Bornova Aziz Kocaoğlu Stadı’nı, Tire Stadını kim yaptı? Sorunun cevabını bilmeyen yok… Tek kelimeyle “Belediye” doğru yanıt… Büyükşehir ve ilçe belediyeleri el ele verdi, statlar yerine dikildi…
O zaman?..
Beyler, bayanlar…
1867 yılında Selanik’te doğan, 1950 yılında İstanbul vefat eden, eğitimini Galatasaray Lisesi ve İstanbul Üniversitesi Hukuk Fakültesi’nde tamamlayan birinden söz edeceğim. Türk mutasavvıf, eğitimcisi olup 20. yüzyılın ilk yarısında yaşayan sûfiler arasında önemli yeri olan bir mutasavvıf (tasavvuf inançlarını benimseyip kendini Tanrı’ya ve Tanrısal hikmete vermiş, tasavvufla uğraşan, gizemciliği yaymaya çalışan kimse) Ken'an (Kenan) Rifâî Büyükaksoy’ın bir sözünü hatırlatmak istiyorum:
“Herkesin kendi üstüne düşeni yapması, bir ibadettir.”
Ne demek istediğimi anlayabildiniz mi?
Şunu itiraf etmeliyim ki;
Bizim siyasetle, siyasetçilerle işimiz yok. Olmadı. Olmaz da… İşimiz, gücümüz spor…
Sporun güzelliklerinden, fair play olgusundan, halkın mutluluğundan, taraftarımızın sevincinden kalbimizde çiçekler açar…

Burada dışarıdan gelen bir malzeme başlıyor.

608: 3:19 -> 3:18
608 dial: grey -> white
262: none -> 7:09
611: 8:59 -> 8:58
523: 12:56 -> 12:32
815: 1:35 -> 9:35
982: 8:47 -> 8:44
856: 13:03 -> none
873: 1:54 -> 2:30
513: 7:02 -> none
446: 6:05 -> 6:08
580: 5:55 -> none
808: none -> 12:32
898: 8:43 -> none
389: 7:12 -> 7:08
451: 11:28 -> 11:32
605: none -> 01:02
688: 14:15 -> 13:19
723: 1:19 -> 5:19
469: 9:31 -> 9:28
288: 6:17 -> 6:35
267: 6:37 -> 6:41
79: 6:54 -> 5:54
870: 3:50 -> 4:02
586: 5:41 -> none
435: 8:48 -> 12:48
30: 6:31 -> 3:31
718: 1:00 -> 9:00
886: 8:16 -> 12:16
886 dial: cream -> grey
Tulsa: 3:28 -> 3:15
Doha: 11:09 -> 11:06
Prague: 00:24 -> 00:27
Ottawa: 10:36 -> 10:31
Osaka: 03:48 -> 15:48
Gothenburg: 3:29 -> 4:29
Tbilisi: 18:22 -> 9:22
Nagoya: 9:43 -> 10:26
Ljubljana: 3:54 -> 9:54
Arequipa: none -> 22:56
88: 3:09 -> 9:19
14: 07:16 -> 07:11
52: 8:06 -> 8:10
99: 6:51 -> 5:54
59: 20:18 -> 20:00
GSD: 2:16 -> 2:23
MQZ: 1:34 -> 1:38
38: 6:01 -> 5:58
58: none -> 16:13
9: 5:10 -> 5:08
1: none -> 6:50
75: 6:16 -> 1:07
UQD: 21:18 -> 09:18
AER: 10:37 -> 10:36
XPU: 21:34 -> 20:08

Konu transferin kapalı olması, basketbolda Şampiyonlar Ligi Şampiyonluğu, play offlar, voleybolda alt yapının inanılmaz başarısı, yelkende olimpiyat kotası, teniste Türkiye Şampiyonlukları değil…
Buna inanın… Karşıyaka taraftarı bu yazdıklarımla sadece günün kurtarıldığını çok iyi biliyor. Bir de bildikleri tek şey: Karşıyaka Spor Kulübü’nü kurtaracak olan stat…
Biz günü kurtarmak için geleceğimizi asla yakmayan bir mücadele gücüne sahibiz. Tüm uğraşlarımız da geleceği sağlam temellerle inşa etmek için.
O zaman ne duruyoruz… Harekete geçelim!.. Unutmayın; “İsteklerini ne kadar netleştirirsen, o kadar güce sahip olursun.”
Cher’in (Amerikalı şarkıcı, oyuncu, film yapımcısı) sözüyle noktayı koyayım: “Eğer bir şeyi gerçekten istersen, ona sahip olmanın bir yolunu bulabilirsin.”
Yeter ki sen iste…
SEN DE DÜŞÜNCELERİNİ PAYLAŞ!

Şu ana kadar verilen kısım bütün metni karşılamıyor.